Raine Parker approach me about doing a post on youth financial literacy. We agree a some things (setting goals, starting early and the importance of allowance) and disagree on others (chores vs. no chores). Have a look and please comment to let me know what you think. Enjoy!
5 Lessons Children Can Learn from Getting an Allowance
I'm a firm believer in giving a child an allowance even for children as young as four and five! Why? Because it teaches them the concrete value of money as well as effective money management techniques at an early age. Allowances also provide many opportunities for teaching children specific lessons about money. Here I will discuss five key lessons your children can learn from getting an allowance.

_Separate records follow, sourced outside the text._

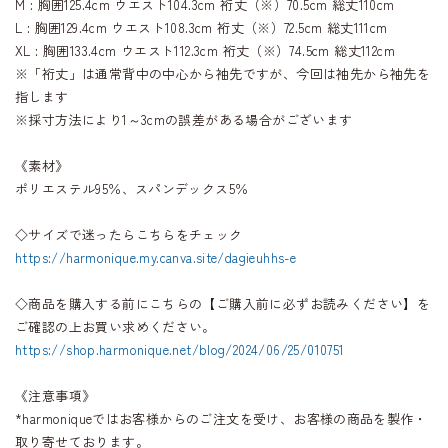
M : 胸囲125.4cm ウエスト104.3cm 裄丈（※）70.5cm 総丈110cm
L : 胸囲129.4cm ウエスト108.3cm 裄丈（※）72.5cm 総丈111cm
XL : 胸囲133.4cm ウエスト112.3cm 裄丈（※）74.5cm 総丈112cm
※「裄丈」は通常背中の中心から袖先ですが、今回は袖先から袖先を
指します
※採寸方法により1～3cmの誤差がある場合がございます
《素材》
ポリエステル95％、スパンデックス5％
◇サイズで迷ったらこちらをチェック
https://harmonique.my.canva.site/dagieuhhs-e
◇商品を購入する前にこちらの【ご購入前に必ずお読みください】を
ご確認の上お買い求めください。
https://shop.harmonique.net/blog/2024/06/25/010751
《注意事項》
*harmoniqueではお客様からのご注文を受け、お客様の商品を製作・
取り寄せております。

1.) "Money is something you work for."
I don't condone giving a child an allowance without giving them some sort of age-appropriate chores or responsibilities around the house. This way they learn that money doesn't just appear out of nowhere. Four- and five-year-olds can make their own beds, pick up their own toys, set and clear the table and even feed pets. With help, they can even do more "grown up" chores like sweeping, unloading the dishwasher or drying off dishes with a kitchen towel. You might even send them throughout the house to gather any trash and dirty dishes to bring to you. Older children can do more difficult chores, like taking out the trash or vacuuming. The key is that they associate doing these simple household chores with the money they receive at the end of the week. If your child doesn't want to do chores one week, make it clear to them that they will not receive an allowance that week. You'll really drive the point home when they beg for toys or treats at the store, and you tell them, "You haven't earned any money for that toy or treat this week."
2.) "You save money to get the things you want."
Speaking of saving for toys, giving a child an allowance is a perfect opportunity to teach young children about saving. You may even want to give them an incentive to save at first like matching dollar-for-dollar every little bit they save in a jar in your child's room. When your child points out a toy that he or she particularly wants, ask them how much they have in savings (when they're old enough to count). You don't have to make them pay for the whole thing at first, but at least encourage them to pay for half of the toy out of their own savings. As they get older, they can pay for certain toys in their entirety.
3.) "It's important to give money too."
Allowances are also a perfect opportunity to talk to your child about charitable giving. If you are a church-going family, train your child to give a little of his or her allowance to the offering plate and explain that the money helps the church pay its bills. You may even want to encourage your child to use the money to support a child in a third world country through a nonprofit organization such as World Vision or Compassion International. To make the giving lesson more concrete, you can take your child to your neighborhood food bank or other local nonprofit organization and explain how giving some of the money from their allowance helps people in need.
4.) "You can save money toward a big goal."
Let's say your child wants something a little pricier, like a certain Wii or PlayStation game. You can talk to them about saving their allowance toward this big purchase. You can print out a picture of the game on your printer and tape it on the wall above their savings jar so they can keep their goal in mind. This will encourage them to save little by little until they can afford their big-ticket item.
5.) "Money is something to be grateful for."
When it's the day your child gets his or her allowance, teach him or her to ask politely for their allowance and to say thank you once they've received it. Explain to them that not all children receive allowances and that it's something that mommy and daddy have to work hard for. Encourage them not to brag about their allowances at school and to share their allowance when necessary by buying little things like snacks at a convenience store for a friend.
In conclusion, children can learn many valuable lessons by receiving an allowance. These are only a few examples. What lesson has your child learned in the past few months?